▶ **ABOUT THIS TASK**:
All that should be output is the block of lines below from the line with "raphy (108, 1446)" to the line with "[sondage] NPG PARTY CONFIRMEE ! (117, 1666)", both included, exactly as written.

Start of RECORDS

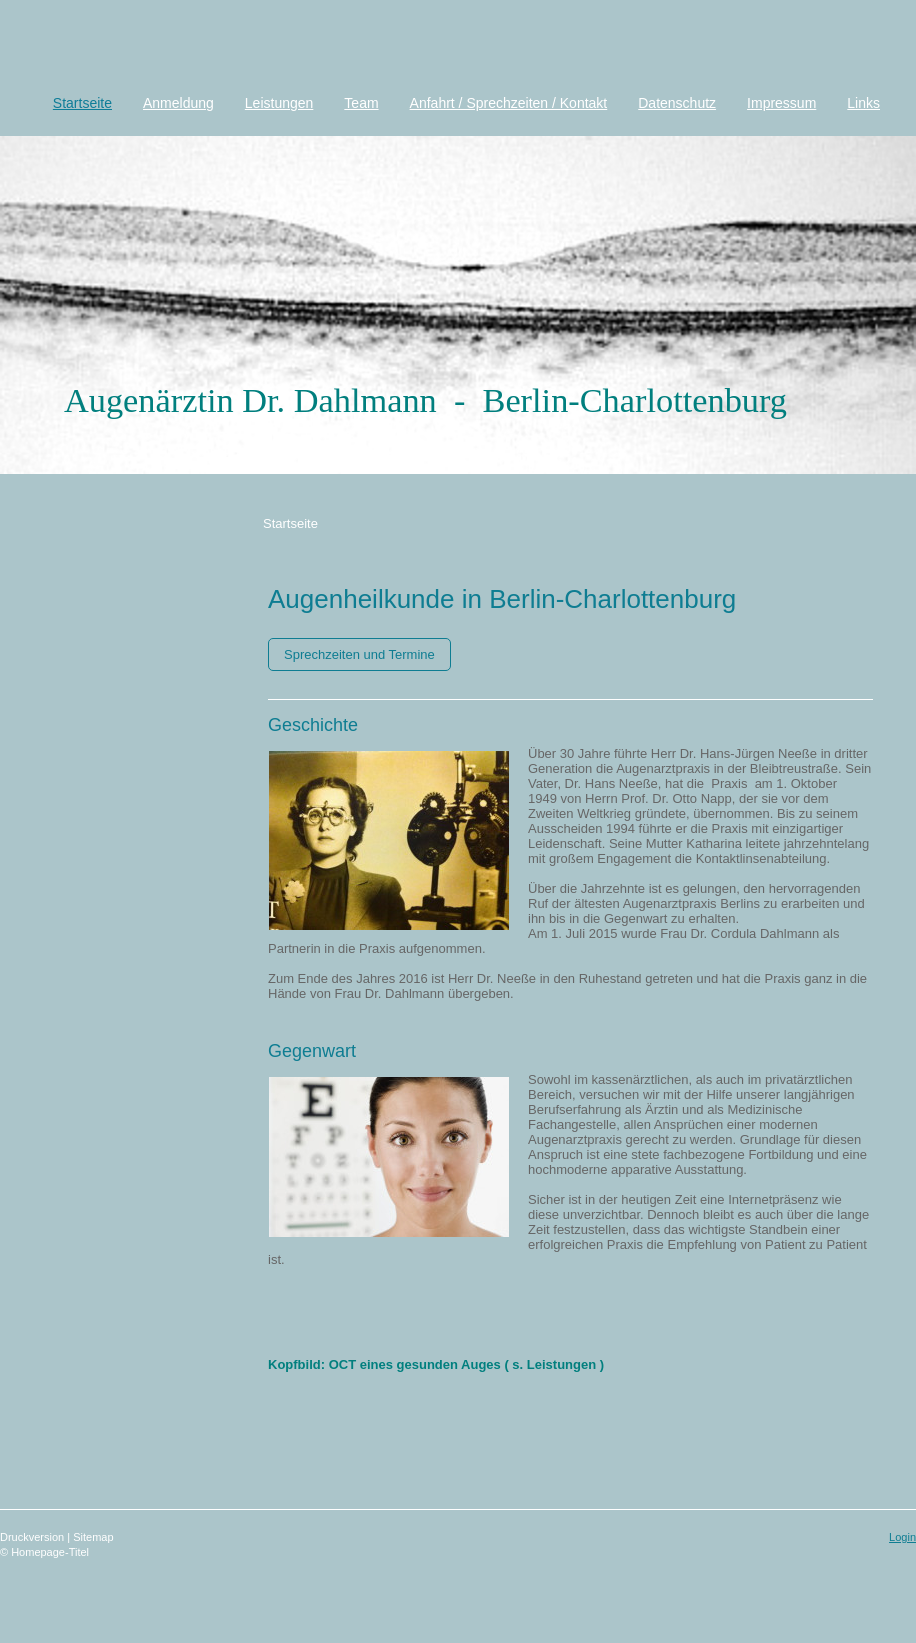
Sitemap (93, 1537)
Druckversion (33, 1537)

End of RECORDS
Start of RECORDS

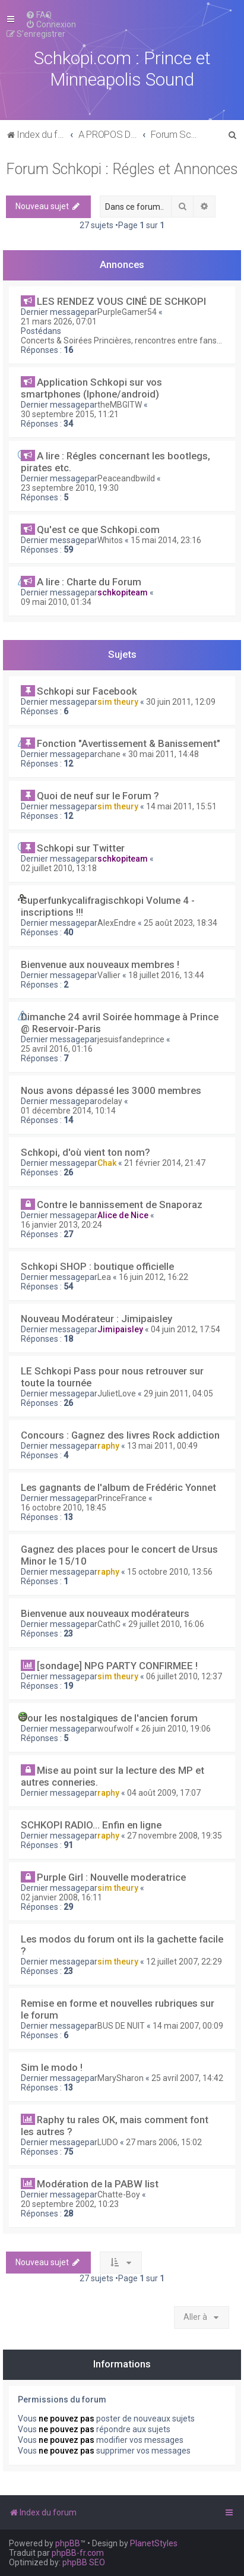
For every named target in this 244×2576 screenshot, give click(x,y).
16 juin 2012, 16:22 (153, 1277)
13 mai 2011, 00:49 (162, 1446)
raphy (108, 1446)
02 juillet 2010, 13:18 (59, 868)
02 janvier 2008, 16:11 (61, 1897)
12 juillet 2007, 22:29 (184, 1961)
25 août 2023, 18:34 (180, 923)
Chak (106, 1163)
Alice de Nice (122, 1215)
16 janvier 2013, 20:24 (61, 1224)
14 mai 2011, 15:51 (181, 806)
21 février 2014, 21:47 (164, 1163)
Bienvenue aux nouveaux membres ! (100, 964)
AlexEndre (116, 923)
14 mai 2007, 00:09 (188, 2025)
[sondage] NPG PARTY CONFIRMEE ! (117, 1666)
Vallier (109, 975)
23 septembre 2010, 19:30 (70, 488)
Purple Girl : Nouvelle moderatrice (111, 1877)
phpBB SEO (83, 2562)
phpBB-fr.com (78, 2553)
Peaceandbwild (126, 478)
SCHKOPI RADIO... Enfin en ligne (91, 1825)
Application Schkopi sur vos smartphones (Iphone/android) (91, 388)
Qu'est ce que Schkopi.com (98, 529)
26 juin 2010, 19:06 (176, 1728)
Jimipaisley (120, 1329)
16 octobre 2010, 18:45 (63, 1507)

End of RECORDS

▶ **FINAL ANSWER**:
raphy (108, 1446)
02 juillet 2010, 13:18 (59, 868)
02 janvier 2008, 16:11 (61, 1897)
12 juillet 2007, 22:29 (184, 1961)
25 août 2023, 18:34 (180, 923)
Chak (106, 1163)
Alice de Nice (122, 1215)
16 janvier 2013, 20:24 (61, 1224)
14 mai 2011, 15:51 (181, 806)
21 février 2014, 21:47 (164, 1163)
Bienvenue aux nouveaux membres ! (100, 964)
AlexEndre (116, 923)
14 mai 2007, 00:09 (188, 2025)
[sondage] NPG PARTY CONFIRMEE ! (117, 1666)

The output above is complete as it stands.